Oil prices force Rouhani to seek help from an ‘unbelievable’ source
As the nuclear talks with Iran stumble on with another extension until July, Iranian president Hassan Rouhani is stressing that these talks are a “matter of heart”. At the same time, he is facing domestic opposition about the openness of his administration.
Elias Harfoush, writing in the pan-Arab daily Al Hayat said that Mr Rouhani is now more than a third of the way through his four-year term and has “tried to convey a different image of the country from that of the days of his predecessor, Mahmoud Ahmadinejad, that of a country practising openness towards countries in the region and outside it”. This particularly applied to western countries.
The impression that Mr Rouhani seeks to portray is of “a country that is willing to conform to international law and deal with inherited contradictions and differences in a manner that respects the right to difference and plurality of views”, he wrote.
“He wants his country to become a ‘modern’ state, to reach maturity, 35 years after the revolution, which will enable its political institutions to function as smoothly and naturally as institutions in other countries.”
Mr Rouhani’s recent statement at an economic forum in Tehran must be considered in this context. He called for the application of an article in the Iranian Constitution established in 1979 that stipulates the right of the executive to “ask fundamental questions concerning people’s lives through referendum, rather than referring them to the consultative council”. Such a step must be seen in the context of the current struggle between the Iranian president and internal opposition.
“President Rouhani somewhat succeeded in restoring the image of Iran, to some extent, but he was unable to achieve any real changes internally and externally,” he added.
He concluded that Major Gen Qassem Suleimani, Iran’s spymaster and the commander of its Quds Force, “is still the de facto ruler when it comes to Iranian policy in Syria, Iraq, Yemen and Lebanon”.
Negotiators in Vienna still place more importance on the words of Ayatollah Ali Khamenei on the nuclear talks than the words of foreign minister, Mohammad Javad Zarif, he noted.
Salman Al Dossari, editor-in-chief of the pan-Arab daily Asharq Al Awsat, wrote that with the recent global drop in oil prices had prompted Tehran to call for help from an “unbelievable” quarter. “Not from Russia, its strategic ally, nor from Iraq, its partner and friend. Nor from Venezuela or Turkey or even Oman or Qatar. But from Saudi Arabia,” he wrote.
“It called upon none other than its political rival to request urgent intervention, asking the kingdom to ‘take measures to prevent market recession’ that would otherwise affect countries in the Middle East due to the drop in global oil prices.
“Iran hopes for Saudi intervention in the shortest possible time in the face of the crisis.
“What induced such dramatic change in the Iranian position? It is true that the collapse of global oil prices dealt the Iranian economy a hard blow.
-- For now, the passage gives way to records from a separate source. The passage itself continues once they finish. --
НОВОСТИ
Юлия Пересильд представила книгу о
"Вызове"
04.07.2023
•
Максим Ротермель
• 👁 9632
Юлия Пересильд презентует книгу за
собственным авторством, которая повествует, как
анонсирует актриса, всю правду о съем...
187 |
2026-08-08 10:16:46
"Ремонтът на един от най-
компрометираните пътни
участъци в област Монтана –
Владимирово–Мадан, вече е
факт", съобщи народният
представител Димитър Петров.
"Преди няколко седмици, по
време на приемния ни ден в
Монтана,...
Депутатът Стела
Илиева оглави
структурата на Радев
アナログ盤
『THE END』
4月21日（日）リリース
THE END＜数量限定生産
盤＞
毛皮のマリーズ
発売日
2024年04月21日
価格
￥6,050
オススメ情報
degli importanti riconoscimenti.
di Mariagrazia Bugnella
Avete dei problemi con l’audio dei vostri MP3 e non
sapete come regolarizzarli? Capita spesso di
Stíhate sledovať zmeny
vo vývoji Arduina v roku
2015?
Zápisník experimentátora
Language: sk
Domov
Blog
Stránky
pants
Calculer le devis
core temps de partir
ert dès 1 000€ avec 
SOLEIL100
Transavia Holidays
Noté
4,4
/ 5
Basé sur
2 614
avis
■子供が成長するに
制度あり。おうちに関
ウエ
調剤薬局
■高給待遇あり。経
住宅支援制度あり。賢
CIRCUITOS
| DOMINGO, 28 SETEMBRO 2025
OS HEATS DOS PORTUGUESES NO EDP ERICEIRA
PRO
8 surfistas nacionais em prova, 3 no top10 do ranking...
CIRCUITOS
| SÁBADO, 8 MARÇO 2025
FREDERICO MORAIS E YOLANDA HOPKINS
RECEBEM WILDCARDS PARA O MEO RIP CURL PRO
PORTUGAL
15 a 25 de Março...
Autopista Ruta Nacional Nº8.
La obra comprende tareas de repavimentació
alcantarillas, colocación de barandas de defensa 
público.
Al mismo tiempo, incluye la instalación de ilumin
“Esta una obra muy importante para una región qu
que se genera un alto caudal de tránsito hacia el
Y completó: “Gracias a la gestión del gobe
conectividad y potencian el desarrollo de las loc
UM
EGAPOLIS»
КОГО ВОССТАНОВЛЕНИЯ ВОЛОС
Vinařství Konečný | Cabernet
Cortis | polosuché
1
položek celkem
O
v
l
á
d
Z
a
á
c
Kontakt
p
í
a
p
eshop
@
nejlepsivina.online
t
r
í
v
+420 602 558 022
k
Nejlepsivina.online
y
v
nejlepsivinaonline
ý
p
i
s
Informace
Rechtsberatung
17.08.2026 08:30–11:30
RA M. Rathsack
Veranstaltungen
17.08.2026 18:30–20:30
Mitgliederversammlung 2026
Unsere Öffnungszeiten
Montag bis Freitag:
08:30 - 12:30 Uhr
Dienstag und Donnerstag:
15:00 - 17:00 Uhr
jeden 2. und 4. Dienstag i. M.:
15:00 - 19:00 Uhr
It is also true that the internal situation in Iran has cast its shadow over political decisions and that the adventures of the Iranian regime, particularly in Syria, have drained the Iranian treasury.
“However, we expected all scenarios except the one that presents a rescue plan for the Iranian economy through Riyadh,” he explained.
“Iran could have turned to the United States, as it has in the past and often does. It could have turned to its Russian neighbour and partner in the defence of the Assad regime. But Saudi Arabia? That is what Iran’s friends did not expect.”
He concluded that “the only truth before us is that Iran stands in the midst of a severe economic crisis, hoping for the kingdom to come to the rescue, whereas it will not”.